Dass Wissenschaft kein demokratisches, sondern eine meritokratisches Unterfangen ist, sei hier nicht bestritten, allein schon, weil es in der Wissenschaft eben nicht um Mehrheiten geht und auch weil in der Wissenschaft, anders als dies in der Politik möglich wäre, mit besseren Gründen von guter oder schlechter Wissenschaft die Rede sein kann. Das heißt jedoch nicht, dass die Organisationen der Wissenschaft nicht demokratische Elemente aufweisen könnten und sollten. Da wo es geht, sollten sie demokratisch organisiert sein. Es heißt auch nicht, dass Wissenschaft demokratischen Diskursen nicht verpflichtet wäre und eine illiberale Sozial- oder Geisteswissenschaft nicht abzulehnen wäre. Und es heißt schließlich auch nicht, dass hochschul- und wissenschaftspolitische Prioritätensetzungen jenseits demokratischer Kontrolle und Diskussion zustande kommen sollten. Es braucht also Formen, in denen Scientific Communities, Wissenschaftsorganisationen (wie DFG, MPG; DGS etc.), Organisation der Wissenschaft (Hochschulen, außeruniversitäte Forschungsinstitute) und Zivilgesellschaft miteinander zusammenkommen. Denn gut organisierte Teile der Zivilgesellschaft insbesondere Wirtschafts- und Industrielobbys haben es ja schon immer verstanden, ihre Interessen in wissenschaftspolitischen Diskursen unterzubringen oder verfügen gar über eigene Hybridorganisationen (Stifterverband, acatech etc.). Wo aber sind die Interessen, der weniger gut organisierten und finanziell abgepolsterten Teile der Zivilgesellschaft? Das im vergangenen Jahr ausgelaufene Projekt zur zivilgesellschaftlichen Plattform Forschungswende (mein Blogtext dazu auch hier) vermittelt Anhaltspunkte, wie es darum bestellt ist. Es braucht aus Sicht der Hochschulen gesehen einen inneren und äußeren Kompetenzaufbau.
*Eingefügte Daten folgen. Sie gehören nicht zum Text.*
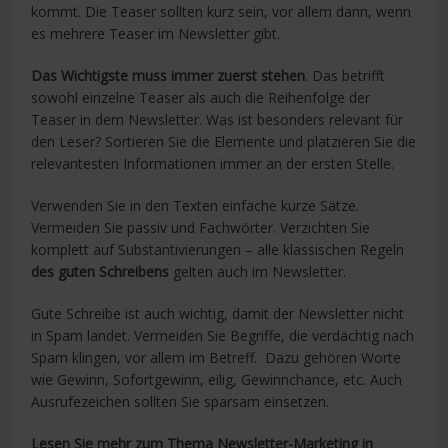
kommt. Die Teaser sollten kurz sein, vor allem dann, wenn
es mehrere Teaser im Newsletter gibt.
Das Wichtigste muss immer zuerst stehen
. Das betrifft
sowohl einzelne Teaser als auch die Reihenfolge der
Teaser in dem Newsletter. Was ist besonders relevant für
den Leser? Sortieren Sie die Elemente und platzieren Sie die
relevantesten Informationen immer an der ersten Stelle.
Verwenden Sie in den Texten einfache kurze Sätze.
Vermeiden Sie passiv und Fachwörter. Verzichten Sie
komplett auf Substantivierungen – alle klassischen Regeln
des guten Schreibens
gelten auch im Newsletter.
Gute Schreibe ist auch wichtig, damit der Newsletter nicht
in Spam landet. Vermeiden Sie Begriffe, die verdächtig nach
Spam klingen, vor allem im Betreff. Dazu gehören Worte
wie Gewinn, Sofortgewinn, eilig, Gewinnchance, etc. Auch
Ausrufezeichen sollten Sie sparsam einsetzen.
Lesen Sie mehr zum Thema Newsletter-Marketing in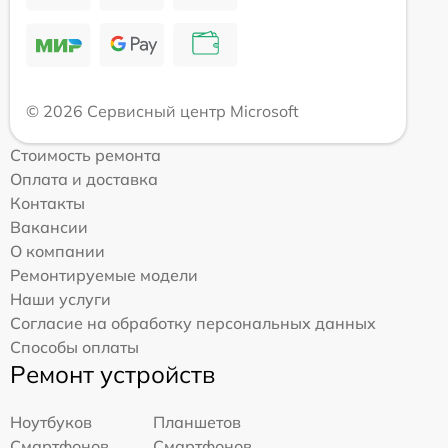
© 2026 Сервисный центр Microsoft
Стоимость ремонта
Оплата и доставка
Контакты
Вакансии
О компании
Ремонтируемые модели
Наши услуги
Согласие на обработку персональных данных
Способы оплаты
Ремонт устройств
Ноутбуков
Планшетов
Смартфонов
Смартфонов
Die Hochschulen müssen ihre zivilgesellschaftlichen Außenkontakte organisieren, deshalb redet man in Hochschulen über Third Missions und zivilgesellschaftliche Akteure müssen lernen qualifiziert wissenschaftspolitisch Positionen zu beziehen, dazu wird es meiner Ansicht nach nötig sein, öffentliches Geld in die Hand zu nehmen.
Eine Chance, den Hochschuldemokratisierungsdiskurs aus seiner von Juristen verzapften Lähmung zu holen, könnte darin bestehen, ihn zu öffnen, einfach erst einmal über etwas anderes als über das Verhältnis von HochschullehrerInnen, -räten und –leitungen zu reden; D. h. die Debatte über eine innere Demokratisierung von Hochschulen mit der Debatte über Rolle und Ort von Wissenschaft in der demokratischen Gesellschaft zu verbinden. Ich kann es kaum abwarten, endlich damit anzufangen.